-- PROBLEM --
Your task is to copy every line of the entries that holds the word "Activate".

◆ ◆ ◆ ◆ ◆ ◆ ◆

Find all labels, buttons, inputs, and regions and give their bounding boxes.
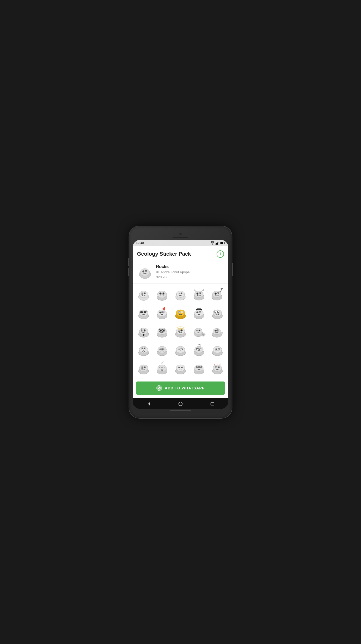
whatsapp-icon [156,385,162,391]
phone-bottom [133,409,228,414]
svg-point-128 [217,330,218,331]
sticker-14[interactable] [190,323,208,340]
front-camera [179,233,182,235]
sticker-3[interactable] [172,286,189,303]
sticker-6[interactable] [135,304,152,321]
info-button[interactable]: i [217,250,224,258]
svg-rect-45 [221,288,223,290]
earpiece-speaker [173,237,188,238]
back-button[interactable] [146,401,152,407]
pack-details: Rocks dr. Andrei Ionut Apopei 320 kB [156,264,191,279]
svg-point-90 [141,330,142,331]
sticker-17[interactable] [153,341,171,358]
volume-down-button[interactable] [128,268,129,276]
svg-point-25 [163,293,164,294]
svg-point-31 [179,293,179,294]
svg-point-71 [182,311,183,312]
svg-line-175 [145,369,145,370]
svg-point-157 [213,346,222,353]
svg-point-65 [163,311,164,313]
svg-point-167 [139,365,148,371]
sticker-24[interactable] [190,359,208,377]
svg-point-109 [178,330,179,331]
svg-point-111 [181,330,182,331]
sticker-2[interactable] [153,286,171,303]
svg-rect-6 [225,242,225,244]
pack-info: Rocks dr. Andrei Ionut Apopei 320 kB [133,261,228,284]
svg-point-43 [200,293,201,294]
svg-line-173 [142,369,142,370]
sticker-20[interactable] [209,341,226,358]
app-content: Geology Sticker Pack i [133,246,228,398]
wifi-icon [210,241,214,245]
svg-text:?!: ?! [198,343,201,346]
sticker-18[interactable] [172,341,189,358]
svg-point-200 [218,367,219,368]
app-title: Geology Sticker Pack [137,251,191,257]
svg-point-159 [215,348,216,349]
svg-point-88 [139,328,148,334]
sticker-1[interactable] [135,286,152,303]
add-to-whatsapp-button[interactable]: ADD TO WHATSAPP [136,382,225,395]
pack-size: 320 kB [156,275,191,279]
svg-point-53 [139,310,148,316]
svg-point-143 [176,346,185,353]
svg-point-196 [213,365,222,371]
svg-point-137 [158,346,167,353]
sticker-5[interactable] [209,286,226,303]
svg-rect-1 [216,243,217,245]
svg-point-61 [158,310,167,316]
recents-button[interactable] [209,401,215,407]
info-icon: i [220,252,221,256]
svg-rect-0 [216,244,216,245]
svg-point-69 [178,312,179,313]
add-button-text: ADD TO WHATSAPP [165,386,204,390]
phone-device: 10:48 × [129,226,232,418]
home-button[interactable] [178,401,183,407]
svg-point-113 [195,328,202,334]
svg-point-126 [215,330,216,331]
sticker-8[interactable] [172,304,189,321]
sticker-10[interactable]: $ $ [209,304,226,321]
sticker-22[interactable]: z z z [153,359,171,377]
pack-name: Rocks [156,264,191,269]
sticker-21[interactable] [135,359,152,377]
volume-up-button[interactable] [128,258,129,266]
sticker-grid: $ $ [133,284,228,379]
svg-point-203 [179,402,182,406]
svg-point-82 [213,310,222,316]
battery-icon [220,242,225,244]
signal-icon: × [216,241,219,245]
power-button[interactable] [232,263,233,276]
sticker-16[interactable] [135,341,152,358]
sticker-4[interactable] [190,286,208,303]
sticker-15[interactable] [209,323,226,340]
phone-screen: 10:48 × [133,240,228,409]
svg-point-132 [142,348,143,349]
sticker-11[interactable] [135,323,152,340]
svg-point-51 [218,293,218,294]
svg-point-80 [199,312,200,313]
svg-point-67 [176,310,185,316]
sticker-19[interactable]: ?! [190,341,208,358]
svg-rect-55 [144,311,146,313]
svg-point-9 [140,269,150,276]
svg-point-118 [201,333,205,336]
svg-point-15 [139,291,148,298]
svg-point-76 [195,310,203,316]
svg-point-194 [200,366,201,367]
nav-bar [133,398,228,409]
sticker-9[interactable] [190,304,208,321]
svg-point-49 [215,293,216,294]
svg-rect-204 [211,403,214,405]
sticker-12[interactable] [153,323,171,340]
svg-point-13 [146,271,147,271]
sticker-25[interactable] [209,359,226,377]
svg-point-169 [142,367,142,368]
sticker-7[interactable] [153,304,171,321]
svg-point-11 [143,271,144,272]
svg-rect-2 [217,242,218,245]
sticker-23[interactable] [172,359,189,377]
pack-icon [137,264,153,280]
sticker-13[interactable] [172,323,189,340]
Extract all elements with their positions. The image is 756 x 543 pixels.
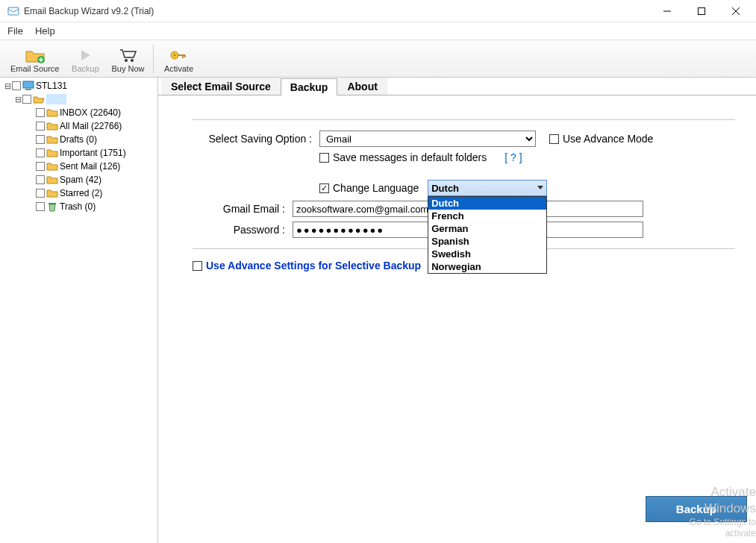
tree-folder-label: All Mail (22766) bbox=[60, 121, 122, 131]
checkbox[interactable] bbox=[36, 148, 45, 157]
folder-icon bbox=[46, 175, 58, 185]
language-option[interactable]: Dutch bbox=[428, 197, 546, 210]
tree-folder-label: Trash (0) bbox=[60, 201, 96, 212]
checkbox[interactable] bbox=[36, 108, 45, 117]
tree-folder[interactable]: All Mail (22766) bbox=[3, 119, 154, 133]
tool-email-source[interactable]: Email Source bbox=[6, 42, 63, 75]
tree-folder[interactable]: INBOX (22640) bbox=[3, 106, 154, 119]
folder-icon bbox=[46, 188, 58, 198]
tree-account-label bbox=[46, 94, 66, 104]
folder-open-icon bbox=[33, 94, 45, 104]
save-default-label: Save messages in default folders bbox=[333, 151, 487, 163]
tree-root[interactable]: ⊟ STL131 bbox=[3, 79, 154, 92]
tab-select-email-source[interactable]: Select Email Source bbox=[161, 78, 281, 95]
play-icon bbox=[78, 46, 93, 64]
app-icon bbox=[7, 5, 19, 17]
backup-panel: Select Saving Option : Gmail Use Advance… bbox=[158, 95, 756, 543]
language-select[interactable]: Dutch bbox=[428, 180, 547, 196]
svg-rect-2 bbox=[699, 7, 705, 14]
save-default-checkbox[interactable]: Save messages in default folders bbox=[319, 151, 487, 163]
minimize-button[interactable] bbox=[650, 0, 684, 22]
key-icon bbox=[169, 46, 188, 64]
language-option[interactable]: Swedish bbox=[428, 248, 546, 260]
tool-backup-label: Backup bbox=[72, 64, 99, 73]
language-option[interactable]: Norwegian bbox=[428, 260, 546, 273]
collapse-icon[interactable]: ⊟ bbox=[13, 95, 22, 104]
backup-button[interactable]: Backup bbox=[646, 496, 747, 522]
tree-folder-label: Spam (42) bbox=[60, 175, 101, 185]
checkbox-box: ✓ bbox=[319, 183, 329, 193]
svg-point-6 bbox=[125, 59, 128, 62]
folder-icon bbox=[46, 161, 58, 172]
saving-option-select[interactable]: Gmail bbox=[319, 131, 536, 147]
svg-rect-12 bbox=[49, 203, 56, 204]
password-label: Password : bbox=[193, 224, 285, 236]
tab-backup[interactable]: Backup bbox=[281, 78, 338, 95]
svg-rect-10 bbox=[23, 81, 34, 88]
svg-rect-11 bbox=[25, 89, 31, 90]
tabs: Select Email Source Backup About bbox=[158, 78, 756, 95]
checkbox[interactable] bbox=[22, 95, 31, 104]
tree-root-label: STL131 bbox=[36, 81, 67, 91]
checkbox[interactable] bbox=[36, 202, 45, 211]
tab-about[interactable]: About bbox=[337, 78, 387, 95]
folder-icon bbox=[46, 148, 58, 158]
checkbox[interactable] bbox=[36, 189, 45, 198]
saving-option-label: Select Saving Option : bbox=[193, 133, 312, 145]
menubar: File Help bbox=[0, 22, 756, 40]
tree-folder[interactable]: Sent Mail (126) bbox=[3, 160, 154, 173]
checkbox[interactable] bbox=[36, 122, 45, 131]
toolbar: Email Source Backup Buy Now Activate bbox=[0, 40, 756, 78]
folder-icon bbox=[46, 121, 58, 131]
change-language-checkbox[interactable]: ✓ Change Language bbox=[319, 182, 419, 194]
language-option[interactable]: Spanish bbox=[428, 235, 546, 248]
checkbox[interactable] bbox=[36, 175, 45, 184]
close-button[interactable] bbox=[719, 0, 753, 22]
sidebar: ⊟ STL131 ⊟ INBOX (22640)All Mail (22766)… bbox=[0, 78, 158, 543]
window-title: Email Backup Wizard v9.2 (Trial) bbox=[24, 6, 650, 16]
language-dropdown-list: DutchFrenchGermanSpanishSwedishNorwegian bbox=[428, 196, 547, 274]
checkbox[interactable] bbox=[12, 81, 21, 90]
checkbox-box bbox=[193, 261, 202, 271]
menu-file[interactable]: File bbox=[7, 25, 23, 37]
checkbox[interactable] bbox=[36, 135, 45, 144]
toolbar-separator bbox=[153, 45, 154, 73]
tree-folder-label: INBOX (22640) bbox=[60, 107, 121, 118]
collapse-icon[interactable]: ⊟ bbox=[3, 81, 12, 91]
chevron-down-icon bbox=[537, 186, 543, 190]
checkbox-box bbox=[549, 134, 559, 144]
main-split: ⊟ STL131 ⊟ INBOX (22640)All Mail (22766)… bbox=[0, 78, 756, 543]
tree-folder-label: Drafts (0) bbox=[60, 134, 97, 145]
tree-folder[interactable]: Starred (2) bbox=[3, 186, 154, 200]
checkbox-box bbox=[319, 153, 329, 163]
content-area: Select Email Source Backup About Select … bbox=[158, 78, 756, 543]
language-option[interactable]: French bbox=[428, 210, 546, 222]
email-label: Gmail Email : bbox=[193, 203, 285, 215]
advance-mode-checkbox[interactable]: Use Advance Mode bbox=[549, 133, 653, 145]
tree-folder[interactable]: Spam (42) bbox=[3, 173, 154, 186]
tree-folder[interactable]: Drafts (0) bbox=[3, 133, 154, 146]
tree-folder[interactable]: Trash (0) bbox=[3, 200, 154, 213]
advance-settings-checkbox[interactable]: Use Advance Settings for Selective Backu… bbox=[193, 260, 421, 272]
checkbox[interactable] bbox=[36, 162, 45, 171]
tree-account[interactable]: ⊟ bbox=[3, 92, 154, 106]
change-language-label: Change Language bbox=[333, 182, 419, 194]
tool-activate[interactable]: Activate bbox=[158, 42, 199, 75]
language-option[interactable]: German bbox=[428, 222, 546, 235]
trash-icon bbox=[46, 201, 58, 212]
folder-icon bbox=[46, 134, 58, 145]
help-link[interactable]: [ ? ] bbox=[504, 151, 522, 163]
tree-folder-label: Important (1751) bbox=[60, 148, 126, 158]
svg-point-9 bbox=[174, 54, 176, 57]
computer-icon bbox=[22, 81, 34, 91]
tool-buy-now[interactable]: Buy Now bbox=[107, 42, 149, 75]
language-selected: Dutch bbox=[431, 183, 459, 194]
tool-buy-now-label: Buy Now bbox=[111, 64, 144, 73]
maximize-button[interactable] bbox=[684, 0, 719, 22]
menu-help[interactable]: Help bbox=[35, 25, 55, 37]
tree-folder[interactable]: Important (1751) bbox=[3, 146, 154, 160]
tool-backup[interactable]: Backup bbox=[65, 42, 105, 75]
svg-point-7 bbox=[131, 59, 134, 62]
footer: Backup bbox=[646, 496, 747, 522]
tool-email-source-label: Email Source bbox=[10, 64, 59, 73]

◆ ◆ ◆ ◆ ◆ ◆ ◆

-- ANSWER SECTION --
toolbar: Email Source Backup Buy Now Activate bbox=[0, 40, 756, 78]
tool-activate[interactable]: Activate bbox=[158, 42, 199, 75]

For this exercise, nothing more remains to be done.